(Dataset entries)
════════
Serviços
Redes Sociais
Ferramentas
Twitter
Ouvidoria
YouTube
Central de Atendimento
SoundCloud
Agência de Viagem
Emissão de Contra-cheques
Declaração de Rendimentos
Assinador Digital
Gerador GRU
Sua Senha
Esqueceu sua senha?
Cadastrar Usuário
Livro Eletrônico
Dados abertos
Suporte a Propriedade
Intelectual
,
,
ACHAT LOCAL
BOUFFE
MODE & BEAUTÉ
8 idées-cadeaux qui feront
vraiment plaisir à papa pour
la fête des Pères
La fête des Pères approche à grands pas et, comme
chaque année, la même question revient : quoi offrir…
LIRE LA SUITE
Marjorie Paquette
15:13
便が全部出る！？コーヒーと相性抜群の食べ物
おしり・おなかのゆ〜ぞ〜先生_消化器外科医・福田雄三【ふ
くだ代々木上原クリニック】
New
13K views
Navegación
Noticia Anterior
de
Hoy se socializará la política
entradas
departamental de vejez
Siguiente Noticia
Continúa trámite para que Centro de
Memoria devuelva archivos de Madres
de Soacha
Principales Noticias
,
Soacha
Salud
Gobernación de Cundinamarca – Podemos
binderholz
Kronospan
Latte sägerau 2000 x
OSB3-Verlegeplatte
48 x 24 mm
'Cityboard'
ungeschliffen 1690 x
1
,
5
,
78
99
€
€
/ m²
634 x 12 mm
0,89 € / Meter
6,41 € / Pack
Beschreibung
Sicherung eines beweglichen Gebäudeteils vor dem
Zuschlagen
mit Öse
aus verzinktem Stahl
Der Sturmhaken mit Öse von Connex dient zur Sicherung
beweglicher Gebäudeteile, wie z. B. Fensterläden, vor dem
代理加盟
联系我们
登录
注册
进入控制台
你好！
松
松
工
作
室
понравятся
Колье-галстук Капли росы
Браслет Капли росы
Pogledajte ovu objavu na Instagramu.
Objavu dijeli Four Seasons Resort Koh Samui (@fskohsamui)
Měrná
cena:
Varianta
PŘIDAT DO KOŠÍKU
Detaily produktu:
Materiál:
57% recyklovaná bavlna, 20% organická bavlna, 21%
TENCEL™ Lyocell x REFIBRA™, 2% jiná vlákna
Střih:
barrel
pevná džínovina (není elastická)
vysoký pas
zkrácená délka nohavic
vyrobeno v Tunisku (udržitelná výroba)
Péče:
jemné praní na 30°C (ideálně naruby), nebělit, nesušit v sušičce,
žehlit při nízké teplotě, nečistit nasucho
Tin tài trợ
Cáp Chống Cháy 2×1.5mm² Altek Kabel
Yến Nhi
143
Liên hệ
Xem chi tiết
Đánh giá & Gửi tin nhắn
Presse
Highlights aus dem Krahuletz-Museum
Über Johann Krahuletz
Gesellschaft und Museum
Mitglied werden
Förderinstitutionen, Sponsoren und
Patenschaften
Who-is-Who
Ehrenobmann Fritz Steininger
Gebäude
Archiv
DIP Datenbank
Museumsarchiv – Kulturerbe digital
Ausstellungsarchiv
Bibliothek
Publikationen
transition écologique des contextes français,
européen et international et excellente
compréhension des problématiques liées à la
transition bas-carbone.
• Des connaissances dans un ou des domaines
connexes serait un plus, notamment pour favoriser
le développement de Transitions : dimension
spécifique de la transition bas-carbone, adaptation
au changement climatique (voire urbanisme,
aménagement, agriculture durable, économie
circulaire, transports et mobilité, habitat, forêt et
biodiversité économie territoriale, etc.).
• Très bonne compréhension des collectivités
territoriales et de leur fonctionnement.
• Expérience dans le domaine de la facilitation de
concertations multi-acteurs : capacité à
════════
- TASK -
What is asked for is an exact copy of the lines above from the one containing "chaque année, la" through the one containing "Der Sturmhaken mit", and only those.

- WORKED SOLUTION -
chaque année, la même question revient : quoi offrir…
LIRE LA SUITE
Marjorie Paquette
15:13
便が全部出る！？コーヒーと相性抜群の食べ物
おしり・おなかのゆ〜ぞ〜先生_消化器外科医・福田雄三【ふ
くだ代々木上原クリニック】
New
13K views
Navegación
Noticia Anterior
de
Hoy se socializará la política
entradas
departamental de vejez
Siguiente Noticia
Continúa trámite para que Centro de
Memoria devuelva archivos de Madres
de Soacha
Principales Noticias
,
Soacha
Salud
Gobernación de Cundinamarca – Podemos
binderholz
Kronospan
Latte sägerau 2000 x
OSB3-Verlegeplatte
48 x 24 mm
'Cityboard'
ungeschliffen 1690 x
1
,
5
,
78
99
€
€
/ m²
634 x 12 mm
0,89 € / Meter
6,41 € / Pack
Beschreibung
Sicherung eines beweglichen Gebäudeteils vor dem
Zuschlagen
mit Öse
aus verzinktem Stahl
Der Sturmhaken mit Öse von Connex dient zur Sicherung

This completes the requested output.